There are 2 types of Vit D supplements you’ll typically find in the vitamin aisle. Vitamin D2 and Vitamin D3. You want D3 (Cholecalciferol). D3 is shown to be almost twice as affective at raising blood levels of Vitamin D.
D3 supplements are measured in International Units (IU). The daily minimum recommended intake is 1000IU for kids and 2000IU for adults. If you’re new to these supplements or away from them for a while and don’t spend much time in the sun you could likely do well with about a month of higher doses (5000IU per day), but long term that 2000IU is shown to be very effective.

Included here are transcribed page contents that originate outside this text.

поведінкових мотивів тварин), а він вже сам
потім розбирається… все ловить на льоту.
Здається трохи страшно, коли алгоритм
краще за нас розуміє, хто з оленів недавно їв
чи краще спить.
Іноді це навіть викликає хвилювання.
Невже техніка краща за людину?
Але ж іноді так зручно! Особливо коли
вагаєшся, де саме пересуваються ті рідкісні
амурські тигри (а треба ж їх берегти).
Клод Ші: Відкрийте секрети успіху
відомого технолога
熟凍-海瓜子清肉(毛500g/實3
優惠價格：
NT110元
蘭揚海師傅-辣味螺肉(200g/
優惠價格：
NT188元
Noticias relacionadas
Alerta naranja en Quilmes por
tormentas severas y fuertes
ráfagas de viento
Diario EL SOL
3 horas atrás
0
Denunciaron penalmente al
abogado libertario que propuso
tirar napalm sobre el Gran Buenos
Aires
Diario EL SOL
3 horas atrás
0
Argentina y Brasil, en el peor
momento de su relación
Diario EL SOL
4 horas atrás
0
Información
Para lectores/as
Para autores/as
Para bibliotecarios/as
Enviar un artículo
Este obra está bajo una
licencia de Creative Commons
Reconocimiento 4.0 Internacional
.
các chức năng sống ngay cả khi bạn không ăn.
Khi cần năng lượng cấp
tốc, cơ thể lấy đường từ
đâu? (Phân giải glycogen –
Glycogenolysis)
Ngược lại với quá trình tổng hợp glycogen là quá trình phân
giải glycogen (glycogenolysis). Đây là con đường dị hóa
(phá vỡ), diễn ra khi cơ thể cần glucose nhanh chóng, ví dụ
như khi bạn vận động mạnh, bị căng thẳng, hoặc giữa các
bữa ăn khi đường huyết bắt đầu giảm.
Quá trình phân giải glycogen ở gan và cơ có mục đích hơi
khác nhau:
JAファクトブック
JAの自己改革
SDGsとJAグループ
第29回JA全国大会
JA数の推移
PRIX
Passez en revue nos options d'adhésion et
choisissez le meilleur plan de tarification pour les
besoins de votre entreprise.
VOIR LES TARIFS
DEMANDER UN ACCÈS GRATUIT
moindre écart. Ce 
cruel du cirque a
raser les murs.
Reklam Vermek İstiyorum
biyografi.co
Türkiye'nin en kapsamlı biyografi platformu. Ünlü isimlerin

Some people seem worried about Vitamin D toxicity. This is a real thing, but the science doesn’t support a cause for concern. You’d need to artificially consume over 10,000IU per day over several months before you’d start to show symptoms of this issue. You’d kind of need to make a purposeful effort to create blood levels high enough to cause toxicity.
Now, standard disclaimer that conversations with your doctor and/or pharmacist are always advisable before starting any new supplement regime, but it is well argued that a conversation about starting this particular supplement is worth your time.